Set down, character for character, everything in the records below from the line holding "Únete a la Eco-Comunidad!" down to the line holding "ecológica y mucho más!", and no other line.
--------------------------------------------------
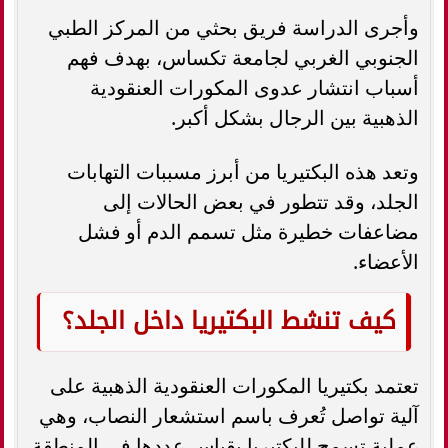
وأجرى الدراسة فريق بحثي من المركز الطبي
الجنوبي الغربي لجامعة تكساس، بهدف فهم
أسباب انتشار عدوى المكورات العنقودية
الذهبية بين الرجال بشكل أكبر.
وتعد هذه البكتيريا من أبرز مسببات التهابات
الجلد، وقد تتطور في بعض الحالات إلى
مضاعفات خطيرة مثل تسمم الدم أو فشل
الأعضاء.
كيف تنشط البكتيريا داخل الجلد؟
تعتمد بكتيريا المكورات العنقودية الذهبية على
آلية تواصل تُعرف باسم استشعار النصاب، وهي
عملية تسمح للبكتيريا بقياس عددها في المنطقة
--------------------------------------------------
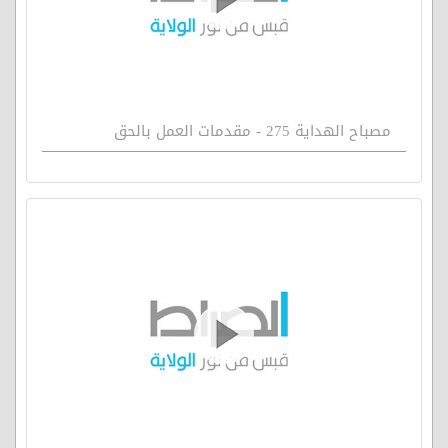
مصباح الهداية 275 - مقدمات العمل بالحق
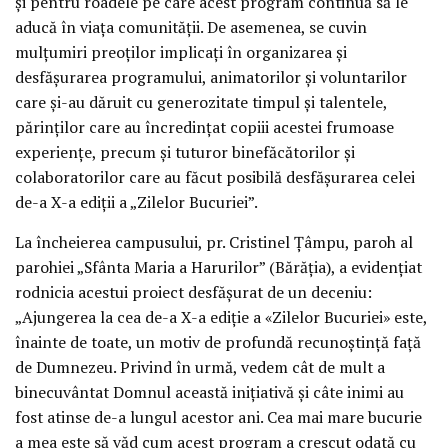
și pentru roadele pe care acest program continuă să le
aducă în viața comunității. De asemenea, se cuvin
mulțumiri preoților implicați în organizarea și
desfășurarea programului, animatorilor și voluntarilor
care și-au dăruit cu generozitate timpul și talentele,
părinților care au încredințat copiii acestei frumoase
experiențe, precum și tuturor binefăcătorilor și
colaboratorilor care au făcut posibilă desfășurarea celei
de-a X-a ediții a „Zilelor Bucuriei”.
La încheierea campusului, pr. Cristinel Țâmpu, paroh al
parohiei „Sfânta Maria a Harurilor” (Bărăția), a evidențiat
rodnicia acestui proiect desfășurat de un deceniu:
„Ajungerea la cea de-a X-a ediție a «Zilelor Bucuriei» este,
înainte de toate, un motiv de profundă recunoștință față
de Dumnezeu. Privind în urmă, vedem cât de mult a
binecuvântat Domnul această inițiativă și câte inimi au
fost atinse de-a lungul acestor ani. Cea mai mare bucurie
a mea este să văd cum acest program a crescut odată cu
--------------------------------------------------
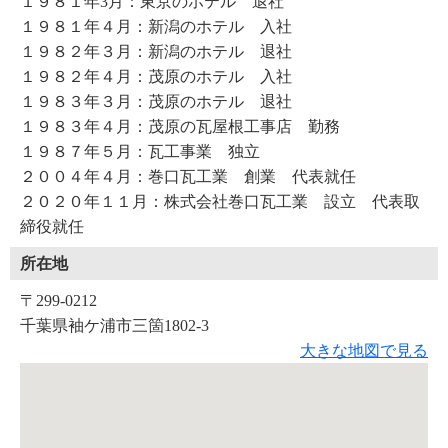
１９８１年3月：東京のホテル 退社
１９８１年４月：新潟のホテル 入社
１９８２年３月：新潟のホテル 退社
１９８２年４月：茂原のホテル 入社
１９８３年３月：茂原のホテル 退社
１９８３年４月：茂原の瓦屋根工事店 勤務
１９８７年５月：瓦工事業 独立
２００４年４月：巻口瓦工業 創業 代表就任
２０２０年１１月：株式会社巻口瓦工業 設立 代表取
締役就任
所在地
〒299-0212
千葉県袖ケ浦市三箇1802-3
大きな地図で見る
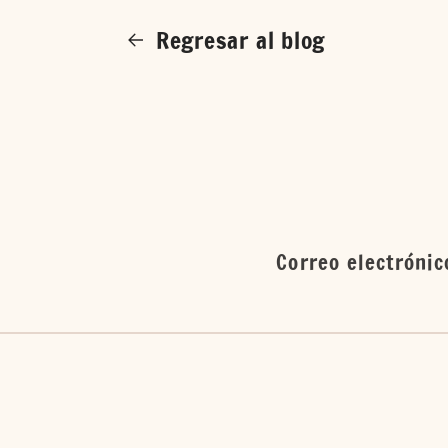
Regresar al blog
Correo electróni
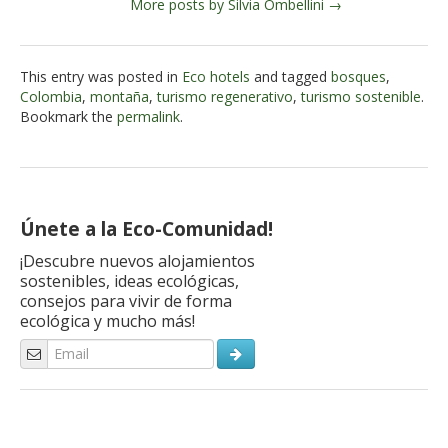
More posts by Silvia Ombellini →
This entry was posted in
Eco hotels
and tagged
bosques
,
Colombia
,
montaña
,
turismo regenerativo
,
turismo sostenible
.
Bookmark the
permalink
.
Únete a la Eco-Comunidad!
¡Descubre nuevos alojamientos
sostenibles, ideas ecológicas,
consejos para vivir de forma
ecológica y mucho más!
--------------------------------------------------
-- ANSWER TO THE EXERCISE --
Únete a la Eco-Comunidad!
¡Descubre nuevos alojamientos
sostenibles, ideas ecológicas,
consejos para vivir de forma
ecológica y mucho más!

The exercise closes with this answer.